* TASK OBJECTIVE
Beneath this task is a listing; retype all of it exactly.

=====

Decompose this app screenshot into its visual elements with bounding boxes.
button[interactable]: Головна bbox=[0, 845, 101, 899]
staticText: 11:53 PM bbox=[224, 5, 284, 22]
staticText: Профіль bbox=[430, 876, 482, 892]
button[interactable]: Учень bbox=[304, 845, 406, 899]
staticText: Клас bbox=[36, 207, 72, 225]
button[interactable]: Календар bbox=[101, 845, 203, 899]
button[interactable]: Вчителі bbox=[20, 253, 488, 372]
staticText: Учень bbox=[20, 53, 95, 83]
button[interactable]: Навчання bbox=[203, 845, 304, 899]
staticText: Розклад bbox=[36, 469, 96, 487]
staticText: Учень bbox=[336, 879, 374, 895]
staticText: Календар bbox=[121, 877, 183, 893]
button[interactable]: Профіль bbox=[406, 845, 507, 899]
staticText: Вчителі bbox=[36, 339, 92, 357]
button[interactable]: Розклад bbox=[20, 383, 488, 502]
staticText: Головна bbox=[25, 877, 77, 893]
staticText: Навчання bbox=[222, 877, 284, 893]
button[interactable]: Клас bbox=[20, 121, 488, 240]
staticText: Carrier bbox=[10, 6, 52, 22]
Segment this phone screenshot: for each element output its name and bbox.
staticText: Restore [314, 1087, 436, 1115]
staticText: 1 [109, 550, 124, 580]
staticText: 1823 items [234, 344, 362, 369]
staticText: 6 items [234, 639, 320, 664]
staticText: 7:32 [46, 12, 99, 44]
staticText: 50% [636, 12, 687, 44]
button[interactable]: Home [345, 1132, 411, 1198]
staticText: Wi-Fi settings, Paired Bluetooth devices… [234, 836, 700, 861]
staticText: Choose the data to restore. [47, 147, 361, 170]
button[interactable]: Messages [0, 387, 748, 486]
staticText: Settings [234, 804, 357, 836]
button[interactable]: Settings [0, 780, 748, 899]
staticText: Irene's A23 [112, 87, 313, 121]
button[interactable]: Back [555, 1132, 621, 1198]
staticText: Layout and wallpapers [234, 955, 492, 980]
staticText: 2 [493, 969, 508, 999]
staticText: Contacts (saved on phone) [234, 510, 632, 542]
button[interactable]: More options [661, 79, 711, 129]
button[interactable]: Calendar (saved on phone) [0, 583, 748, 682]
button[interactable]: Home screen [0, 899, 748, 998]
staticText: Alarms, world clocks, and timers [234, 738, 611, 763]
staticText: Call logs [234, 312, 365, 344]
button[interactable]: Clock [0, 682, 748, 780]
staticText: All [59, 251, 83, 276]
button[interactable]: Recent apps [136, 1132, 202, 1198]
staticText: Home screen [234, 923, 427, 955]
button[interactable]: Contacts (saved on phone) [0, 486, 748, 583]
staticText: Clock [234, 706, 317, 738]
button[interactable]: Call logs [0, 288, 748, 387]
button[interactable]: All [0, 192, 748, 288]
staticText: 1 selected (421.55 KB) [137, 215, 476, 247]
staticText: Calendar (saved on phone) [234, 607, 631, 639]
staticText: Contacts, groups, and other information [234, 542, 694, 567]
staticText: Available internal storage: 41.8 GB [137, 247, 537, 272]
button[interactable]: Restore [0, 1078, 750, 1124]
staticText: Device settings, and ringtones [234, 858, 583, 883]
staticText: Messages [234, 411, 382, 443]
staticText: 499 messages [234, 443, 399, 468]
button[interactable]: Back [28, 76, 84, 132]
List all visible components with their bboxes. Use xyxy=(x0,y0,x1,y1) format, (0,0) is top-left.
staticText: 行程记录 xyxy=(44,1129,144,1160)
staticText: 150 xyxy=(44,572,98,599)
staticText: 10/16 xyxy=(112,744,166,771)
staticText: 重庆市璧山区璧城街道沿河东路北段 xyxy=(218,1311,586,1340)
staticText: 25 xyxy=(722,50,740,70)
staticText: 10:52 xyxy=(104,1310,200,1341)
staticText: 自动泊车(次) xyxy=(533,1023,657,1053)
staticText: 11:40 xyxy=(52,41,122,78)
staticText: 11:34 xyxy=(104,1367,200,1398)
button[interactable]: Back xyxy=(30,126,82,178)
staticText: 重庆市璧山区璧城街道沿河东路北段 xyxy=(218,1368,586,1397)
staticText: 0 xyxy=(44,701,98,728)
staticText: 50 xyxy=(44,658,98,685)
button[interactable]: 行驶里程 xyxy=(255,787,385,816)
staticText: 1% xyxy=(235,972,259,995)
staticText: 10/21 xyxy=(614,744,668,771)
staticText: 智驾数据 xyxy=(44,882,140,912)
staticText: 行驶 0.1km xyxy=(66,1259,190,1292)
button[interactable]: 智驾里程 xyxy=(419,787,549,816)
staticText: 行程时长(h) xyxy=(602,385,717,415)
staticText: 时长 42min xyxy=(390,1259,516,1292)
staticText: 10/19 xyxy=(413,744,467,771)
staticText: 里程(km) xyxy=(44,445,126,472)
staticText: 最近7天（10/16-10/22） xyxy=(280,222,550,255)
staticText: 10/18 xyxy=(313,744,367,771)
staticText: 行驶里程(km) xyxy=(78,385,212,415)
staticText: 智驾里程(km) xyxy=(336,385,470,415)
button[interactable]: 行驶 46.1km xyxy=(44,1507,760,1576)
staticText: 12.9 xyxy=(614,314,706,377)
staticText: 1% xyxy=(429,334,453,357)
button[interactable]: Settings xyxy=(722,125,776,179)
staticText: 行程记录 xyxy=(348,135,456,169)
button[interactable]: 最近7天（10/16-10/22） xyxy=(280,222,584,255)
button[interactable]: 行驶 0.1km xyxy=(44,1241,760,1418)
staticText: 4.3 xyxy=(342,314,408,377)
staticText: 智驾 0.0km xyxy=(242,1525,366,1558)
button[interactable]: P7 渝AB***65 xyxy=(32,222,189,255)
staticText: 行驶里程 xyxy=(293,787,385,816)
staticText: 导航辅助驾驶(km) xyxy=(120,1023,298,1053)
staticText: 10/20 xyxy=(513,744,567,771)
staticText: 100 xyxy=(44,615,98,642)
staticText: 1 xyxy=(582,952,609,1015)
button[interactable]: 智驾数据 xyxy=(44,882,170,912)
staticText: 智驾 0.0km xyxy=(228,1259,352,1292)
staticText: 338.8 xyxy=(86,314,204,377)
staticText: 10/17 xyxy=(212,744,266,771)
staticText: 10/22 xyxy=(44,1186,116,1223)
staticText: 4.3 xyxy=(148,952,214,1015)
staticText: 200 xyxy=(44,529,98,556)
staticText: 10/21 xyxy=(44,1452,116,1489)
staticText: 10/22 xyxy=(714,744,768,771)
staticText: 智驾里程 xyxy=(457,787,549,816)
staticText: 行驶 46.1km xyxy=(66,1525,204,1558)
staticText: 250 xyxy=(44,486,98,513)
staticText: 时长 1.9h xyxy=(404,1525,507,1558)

=====

* SOLUTION FOR THIS PROBLEM
Decompose this app screenshot into its visual elements with bounding boxes.
button[interactable]: Головна bbox=[0, 845, 101, 899]
staticText: 11:53 PM bbox=[224, 5, 284, 22]
staticText: Профіль bbox=[430, 876, 482, 892]
button[interactable]: Учень bbox=[304, 845, 406, 899]
staticText: Клас bbox=[36, 207, 72, 225]
button[interactable]: Календар bbox=[101, 845, 203, 899]
button[interactable]: Вчителі bbox=[20, 253, 488, 372]
staticText: Учень bbox=[20, 53, 95, 83]
button[interactable]: Навчання bbox=[203, 845, 304, 899]
staticText: Розклад bbox=[36, 469, 96, 487]
staticText: Учень bbox=[336, 879, 374, 895]
staticText: Календар bbox=[121, 877, 183, 893]
button[interactable]: Профіль bbox=[406, 845, 507, 899]
staticText: Вчителі bbox=[36, 339, 92, 357]
button[interactable]: Розклад bbox=[20, 383, 488, 502]
staticText: Головна bbox=[25, 877, 77, 893]
staticText: Навчання bbox=[222, 877, 284, 893]
button[interactable]: Клас bbox=[20, 121, 488, 240]
staticText: Carrier bbox=[10, 6, 52, 22]
Segment this phone screenshot: for each element output its name and bbox.
staticText: Restore [314, 1087, 436, 1115]
staticText: 1 [109, 550, 124, 580]
staticText: 1823 items [234, 344, 362, 369]
staticText: 6 items [234, 639, 320, 664]
staticText: 7:32 [46, 12, 99, 44]
staticText: 50% [636, 12, 687, 44]
button[interactable]: Home [345, 1132, 411, 1198]
staticText: Wi-Fi settings, Paired Bluetooth devices… [234, 836, 700, 861]
staticText: Choose the data to restore. [47, 147, 361, 170]
button[interactable]: Messages [0, 387, 748, 486]
staticText: Settings [234, 804, 357, 836]
button[interactable]: Settings [0, 780, 748, 899]
staticText: Irene's A23 [112, 87, 313, 121]
button[interactable]: Back [555, 1132, 621, 1198]
staticText: Layout and wallpapers [234, 955, 492, 980]
staticText: 2 [493, 969, 508, 999]
staticText: Contacts (saved on phone) [234, 510, 632, 542]
button[interactable]: More options [661, 79, 711, 129]
button[interactable]: Calendar (saved on phone) [0, 583, 748, 682]
button[interactable]: Home screen [0, 899, 748, 998]
staticText: Alarms, world clocks, and timers [234, 738, 611, 763]
staticText: Call logs [234, 312, 365, 344]
button[interactable]: Clock [0, 682, 748, 780]
staticText: All [59, 251, 83, 276]
button[interactable]: Recent apps [136, 1132, 202, 1198]
staticText: Home screen [234, 923, 427, 955]
button[interactable]: Contacts (saved on phone) [0, 486, 748, 583]
staticText: Clock [234, 706, 317, 738]
button[interactable]: Call logs [0, 288, 748, 387]
button[interactable]: All [0, 192, 748, 288]
staticText: 1 selected (421.55 KB) [137, 215, 476, 247]
staticText: Calendar (saved on phone) [234, 607, 631, 639]
staticText: Contacts, groups, and other information [234, 542, 694, 567]
staticText: Available internal storage: 41.8 GB [137, 247, 537, 272]
button[interactable]: Restore [0, 1078, 750, 1124]
staticText: Device settings, and ringtones [234, 858, 583, 883]
staticText: Messages [234, 411, 382, 443]
staticText: 499 messages [234, 443, 399, 468]
button[interactable]: Back [28, 76, 84, 132]
List all visible components with their bboxes. Use xyxy=(x0,y0,x1,y1) format, (0,0) is top-left.
staticText: 行程记录 xyxy=(44,1129,144,1160)
staticText: 150 xyxy=(44,572,98,599)
staticText: 10/16 xyxy=(112,744,166,771)
staticText: 重庆市璧山区璧城街道沿河东路北段 xyxy=(218,1311,586,1340)
staticText: 25 xyxy=(722,50,740,70)
staticText: 10:52 xyxy=(104,1310,200,1341)
staticText: 自动泊车(次) xyxy=(533,1023,657,1053)
staticText: 11:40 xyxy=(52,41,122,78)
staticText: 11:34 xyxy=(104,1367,200,1398)
button[interactable]: Back xyxy=(30,126,82,178)
staticText: 重庆市璧山区璧城街道沿河东路北段 xyxy=(218,1368,586,1397)
staticText: 0 xyxy=(44,701,98,728)
staticText: 50 xyxy=(44,658,98,685)
button[interactable]: 行驶里程 xyxy=(255,787,385,816)
staticText: 1% xyxy=(235,972,259,995)
staticText: 10/21 xyxy=(614,744,668,771)
staticText: 智驾数据 xyxy=(44,882,140,912)
staticText: 行驶 0.1km xyxy=(66,1259,190,1292)
button[interactable]: 智驾里程 xyxy=(419,787,549,816)
staticText: 行程时长(h) xyxy=(602,385,717,415)
staticText: 时长 42min xyxy=(390,1259,516,1292)
staticText: 10/19 xyxy=(413,744,467,771)
staticText: 里程(km) xyxy=(44,445,126,472)
staticText: 最近7天（10/16-10/22） xyxy=(280,222,550,255)
staticText: 10/18 xyxy=(313,744,367,771)
staticText: 行驶里程(km) xyxy=(78,385,212,415)
staticText: 智驾里程(km) xyxy=(336,385,470,415)
button[interactable]: 行驶 46.1km xyxy=(44,1507,760,1576)
staticText: 12.9 xyxy=(614,314,706,377)
staticText: 1% xyxy=(429,334,453,357)
button[interactable]: Settings xyxy=(722,125,776,179)
staticText: 行程记录 xyxy=(348,135,456,169)
button[interactable]: 最近7天（10/16-10/22） xyxy=(280,222,584,255)
button[interactable]: 行驶 0.1km xyxy=(44,1241,760,1418)
staticText: 4.3 xyxy=(342,314,408,377)
staticText: 智驾 0.0km xyxy=(242,1525,366,1558)
button[interactable]: P7 渝AB***65 xyxy=(32,222,189,255)
staticText: 行驶里程 xyxy=(293,787,385,816)
staticText: 导航辅助驾驶(km) xyxy=(120,1023,298,1053)
staticText: 10/20 xyxy=(513,744,567,771)
staticText: 100 xyxy=(44,615,98,642)
staticText: 1 xyxy=(582,952,609,1015)
button[interactable]: 智驾数据 xyxy=(44,882,170,912)
staticText: 智驾 0.0km xyxy=(228,1259,352,1292)
staticText: 338.8 xyxy=(86,314,204,377)
staticText: 10/17 xyxy=(212,744,266,771)
staticText: 10/22 xyxy=(44,1186,116,1223)
staticText: 4.3 xyxy=(148,952,214,1015)
staticText: 200 xyxy=(44,529,98,556)
staticText: 10/21 xyxy=(44,1452,116,1489)
staticText: 10/22 xyxy=(714,744,768,771)
staticText: 智驾里程 xyxy=(457,787,549,816)
staticText: 行驶 46.1km xyxy=(66,1525,204,1558)
staticText: 250 xyxy=(44,486,98,513)
staticText: 时长 1.9h xyxy=(404,1525,507,1558)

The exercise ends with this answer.